A côté des psychologues et à l'écart des laboratoires et de leurs cornues inquiétantes, les pédagogues ont, quant à eux, préféré mener leur quête en terrain découvert de manière plus pragmatique. Dans les classes et les écoles, sur les lieux de travail, ils ont cherché à mettre au point des méthodes pour améliorer les performances de leurs élèves. Ces recherches recouvrent ce que j'ai appelé plus haut les théories de l'intervention et ce n'est sûrement pas à moi de faire ici l'exégèse de ces modèles. Je me limiterai à évoquer que certains enseignants ont fort justement remarqué qu'il existe en fait de bons "transféreurs" et de mauvais "transféreurs" parmi leurs élèves. En pédagogues consciencieux, ils se sont demandé comment ils pourraient faire pour former n'importe quel élève à faire partie de la première catégorie. Et comme il est bien connu que les enseignants aiment les aventures collectives, ils ont formé des écoles de pensée et se sont mis à promouvoir leurs méthodes avec beaucoup de conviction (L'A.P.I., le P.E.C., le S.O.I. pour ne citer qu'elles). Malgré la pointe d'ironie qui peut éventuellement percer dans mon propos à l'évocation de ces sigles, nous verrons tout à l'heure que les systèmes qu'ils proposent ne sont pas inintéressants d'un point de vue pragmatique. Ils ont surtout permis de révéler au grand public la pertinence de quelques pistes fructueuses.

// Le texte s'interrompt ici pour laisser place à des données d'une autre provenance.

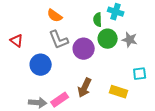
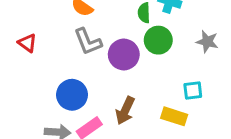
gray star: (130, 40) -> (207, 42), moved
blue circle: (41, 65) -> (72, 95), moved
cyan square: (140, 74) -> (193, 90), moved

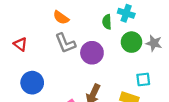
green circle: (158, 40) -> (131, 42), moved
blue circle: (72, 95) -> (32, 83), moved

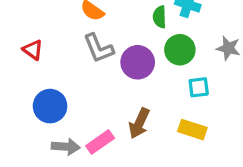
green circle: (131, 42) -> (180, 50), moved
cyan square: (143, 79) -> (199, 87), moved

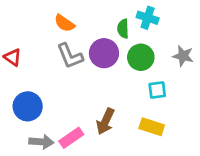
purple circle: (138, 62) -> (104, 53), moved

Pour terminer ce petit tour d'horizon historique, je dois encore mentionner qu'après une longue période d'abandon, nos alchimistes ont retrouvé récemment un regain d'intérêt pour les problèmes de l'apprentissage. Ce retour s'est trouvé vraisemblablement facilité par l'échec relatif du tout "symbolique" en psychologie cognitive (redorant par là même les blasons des théories classiques). Mais ce retour à des problématiques plus réalistes est aussi dû à l'émergence du courant "contextualiste" (situated learning) inspiré par une psychologie, dirons-nous, plus écologique que structuraliste. Ce courant de pensée part de l'idée finalement très simple que les connaissances ne se trouvent ni dans la tête du sujet (ce que n'ont pas pu démontrer les cognitivistes), ni dans les situations (ce que n'ont pas réussi à montrer les didacticiens). Pour ces nouveaux alchimistes, les connaissances sont l'expression d'un processus d'interaction complexe. Elles mettent en scène un sujet, naturellement apte à saisir des régularités dans les scènes qu'il perçoit, et le réel fortement socialisé dans lequel il se meut et doit se faire comprendre. Le sujet apprend en participant à une "communauté de pratiques" et ses connaissances se trouvent ainsi automatiquement associées aux contextes qui leur donnent un sens. Le transfert entre domaines devient alors plutôt l'exception que la règle à l'inverse de ce qui est prévu par les théories structuralistes. D'ailleurs, au lieu de parler de transfert, les contextualistes parleront plutôt d"affordance". Ils désignent par ce terme mystérieux un mécanisme qui présuppose qu'un sujet, placé dans un certain contexte, apprend essentiellement à "réagir" par tous les moyens possibles pour se mettre en conformité avec la situation qu'on lui impose.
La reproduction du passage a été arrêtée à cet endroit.